# What do you expect from Eddy now?



## Da Grinch (Aug 17, 2002)

For this upcoming season and in his prime.


----------



## HB (May 1, 2004)

20, 10.

He needs to improve on the rebounding part and also learn to stay out of foul trouble.


----------



## Krstic All-Star (Mar 9, 2005)

What I expect to see and what I want to see are two very different things. 

I expect to see about 20 and 9, but I want to see at least 10-11 rpg, and have a percentage of those not come from missed FTs, which are stat-padding and not a measure of actual rebounding ability. I really want to see him get to about 2 bpg, and average more assists than turnovers as well.


----------



## alphaorange (Jul 2, 2006)

*Agree in principle with Krstic*

I expect to see 22 and 7.5. What the Knicks NEED to see is 9+ boards and an improved passing and defensive game. He'll never be Oakley with his defense and he'll never be a passer like Shaq, but he absolutely must get MUCH better than he is. 22 ppg with the rest of his game unchanged will NOT make the Knicks a winner but 20 ppg with a better all around game will certainly be big.


----------



## HKF (Dec 10, 2002)

I expect about 22 ppg and 6.8 rpg. Horrible rebounder and no desire to check guys out. What I expect from Eddy is to lead the damn Knicks to the playoffs and stop messing around. Become a dominator. I could careless if he doesn't pass well out of double teams, as long as he can seal his man and establish position, power to the rim.


----------



## thatsnotgross (Dec 4, 2006)

The same as usual... I never complained about his offense and I'm sure you guys aren't surprised by what he did on the offensive end.

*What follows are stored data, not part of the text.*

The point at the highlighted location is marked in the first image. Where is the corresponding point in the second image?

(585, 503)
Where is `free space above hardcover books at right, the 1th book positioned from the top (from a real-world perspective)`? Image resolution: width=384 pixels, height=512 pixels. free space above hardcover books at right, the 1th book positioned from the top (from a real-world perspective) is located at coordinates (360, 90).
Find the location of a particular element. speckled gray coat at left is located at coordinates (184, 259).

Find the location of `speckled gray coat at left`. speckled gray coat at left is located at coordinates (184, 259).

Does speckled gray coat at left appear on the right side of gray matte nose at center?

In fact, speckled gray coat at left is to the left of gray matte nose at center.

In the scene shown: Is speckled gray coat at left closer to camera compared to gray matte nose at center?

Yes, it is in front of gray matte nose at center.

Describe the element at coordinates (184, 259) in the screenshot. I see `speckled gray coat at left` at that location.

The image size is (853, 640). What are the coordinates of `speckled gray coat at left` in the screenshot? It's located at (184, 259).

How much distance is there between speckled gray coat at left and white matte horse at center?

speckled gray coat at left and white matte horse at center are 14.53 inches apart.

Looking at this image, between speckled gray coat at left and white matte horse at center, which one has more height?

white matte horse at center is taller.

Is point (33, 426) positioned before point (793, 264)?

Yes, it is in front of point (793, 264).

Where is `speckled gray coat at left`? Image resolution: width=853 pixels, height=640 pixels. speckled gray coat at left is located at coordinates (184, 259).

But my whining about Curry since his bulls days are still there...
Rebound please, you're 7'0 not 5'0
Less turnover please... you've been in the NBA for how long?
Less offensive fouls please.
Better man help
Better defensive rotator 
Better clog in the middle
Just put more effort on defense.
Same weaknesses since his days as a bull.


----------



## shakespeare (Nov 2, 2006)

I expect for Curry to play some defense. Improve his help defense. And rebound the ball better. I understand we have David Lee but I want to see a more defensive-minded intimidator in the paint. And would shotblocking it be asking too much? Also, he must learn how to pass out of a double-team.

I expect 20ppg, 10rpg and a few assist.


----------



## alphaorange (Jul 2, 2006)

*Prepare to be disappointed....*

He'll do the 20, but 10 and 3 is a pipe dream


----------



## ChosenFEW (Jun 23, 2005)

curry will never average 10 with the knicks mostly because we have other guys that do a very good job at that already.

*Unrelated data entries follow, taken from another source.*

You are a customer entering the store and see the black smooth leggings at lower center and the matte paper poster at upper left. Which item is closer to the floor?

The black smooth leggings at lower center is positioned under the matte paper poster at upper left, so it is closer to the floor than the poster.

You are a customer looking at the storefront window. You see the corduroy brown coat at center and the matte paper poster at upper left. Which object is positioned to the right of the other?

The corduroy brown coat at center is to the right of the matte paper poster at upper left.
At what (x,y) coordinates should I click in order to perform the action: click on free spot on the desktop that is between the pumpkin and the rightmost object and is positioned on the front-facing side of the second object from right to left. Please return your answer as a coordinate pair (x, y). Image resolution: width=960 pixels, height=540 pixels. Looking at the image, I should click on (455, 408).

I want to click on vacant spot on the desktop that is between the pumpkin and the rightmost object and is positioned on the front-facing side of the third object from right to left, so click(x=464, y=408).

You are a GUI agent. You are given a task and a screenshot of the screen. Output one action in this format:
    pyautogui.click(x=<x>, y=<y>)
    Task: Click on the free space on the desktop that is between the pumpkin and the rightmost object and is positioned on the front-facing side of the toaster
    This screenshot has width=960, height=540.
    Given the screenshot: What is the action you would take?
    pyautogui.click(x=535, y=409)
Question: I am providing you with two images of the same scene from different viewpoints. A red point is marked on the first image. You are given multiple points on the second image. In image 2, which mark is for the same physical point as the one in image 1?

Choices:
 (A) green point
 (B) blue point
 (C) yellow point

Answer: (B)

im looking for him to get longer streak of 20 plus points per game. 

what i would really like to see him have is around 2 assist per game(1.5-2.0). That would be just great


----------



## Da Grinch (Aug 17, 2002)

for next season.

I personally couldn't care less what number of rebounds eddy avg. I expect him to go back to his 05-06 form when he outrebounded whomever was matched up against him by masterfully boxing out opposing centers .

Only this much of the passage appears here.